Per gentile concessione dell’Accademia dei Georgofili e dell’autore riceviamo e pubblichiamo parte dell’intervento di Mauro Antongiovanni durante la giornata di studi “Produzione di carne bovina e sostenibilità ambientale: il ruolo della ricerca e dell’innovazione tecnologica”, organizzata dell’Accademia dei Georgofili lo scorso 7 luglio.

Il comparto maggiormente responsabile del rilascio di CO2 in atmosfera è quello della produzione di energia a partire da combustibili fossili (83%), mente tutte le attività agricole contribuiscono per circa il 7% (FAO, 2006 e 2013). Limitatamente alle attività agricole, il metano viene prodotto per circa tre quarti dagli allevamenti animali, specie se di ruminanti, mentre l’N2O proviene direttamente dagli allevamenti per il 18%, per il resto, indirettamente, attraverso la concimazione e la fertirrigazione delle colture.

Per quanto riguarda il contributo degli allevamenti, il continente che produce più gas serra in assoluto è l’America centro-meridionale, caratterizzata dalla pessima abitudine di deforestare, limitando così l’attività fotosintetica delle piante (FAO, 2013). La stima è di 1.735 milioni di tonnellate di CO2 equivalenti all’anno. Seguono la Cina e il Sud-est asiatico con 1.074 milioni di tonnellate. Il Nord America contribuisce per 684 milioni di tonnellate, con l’Europa occidentale che segue a ruota con 602 milioni. L’Africa del nord e sub-sahariana partecipa con poco più di 700 milioni di tonnellate.
Cambia però la qualità della composizione in funzione del tipo di produzione animale: in America latina e in Nord America prevale l’allevamento dei ruminanti, mentre in Cina e nel Sud-est asiatico prevalgono i suini e i polli.

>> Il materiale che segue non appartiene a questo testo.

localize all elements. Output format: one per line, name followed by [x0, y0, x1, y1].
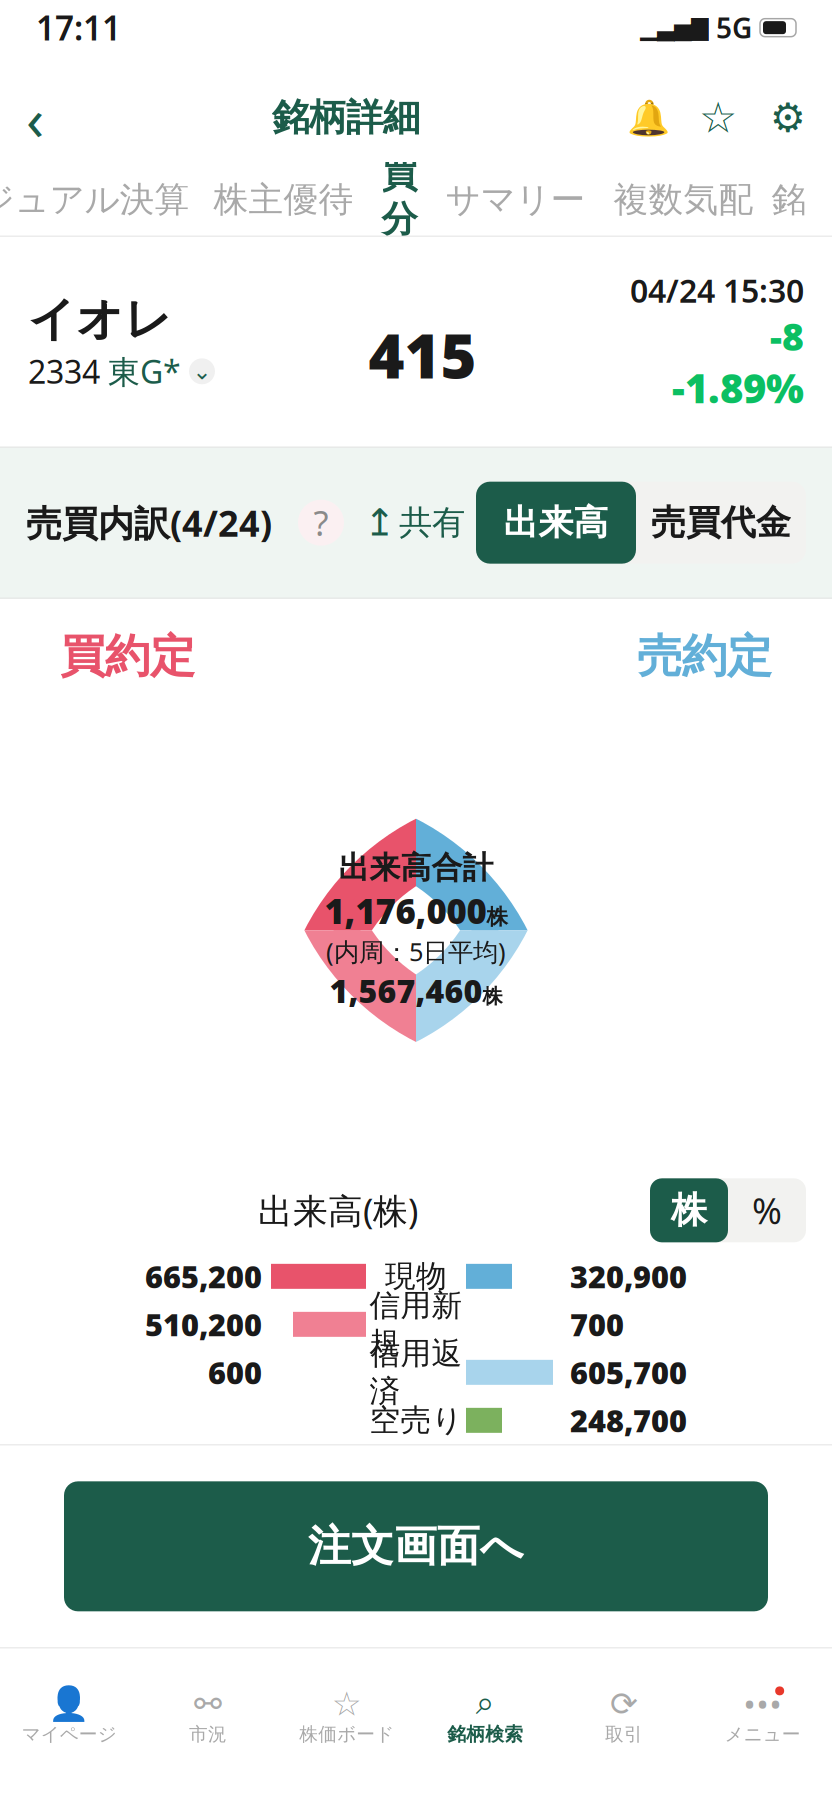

Possiamo fare qualcosa per migliorare la situazione? Non molto, ma qualcosa si può fare. Anzitutto curando l’alimentazione animale, sia in termini di corretta formulazione, sia in termini di scelta di alimenti alternativi, ad esempio le farine di insetti. Le tecniche di gestione dei liquami possono essere migliorate. È assolutamente imperativo smetterla con la deforestazione selvaggia. Curare la salute e il benessere degli animali dà solo buoni risultati.

Ancora, gli animali devono essere geneticamente adeguati alle attitudini produttive che sono loro richieste. E infine, ma certamente non in ultimo luogo in termini di importanza, dobbiamo cambiare le abitudini alimentari dei Paesi ricchi, diminuendo il consumo degli alimenti di origine animale, senza eliminarli del tutto per non dover ricorrere agli integratori vitaminico-minerali, che arricchiscono le industrie che li producono. Le attività legate alla zootecnia non hanno subito un significativo blocco dovuto al “lockdown” globale di quest’anno. Ognuno faccia quanto è possibile nel suo ambito per salvare la situazione, ammesso che non sia troppo tardi.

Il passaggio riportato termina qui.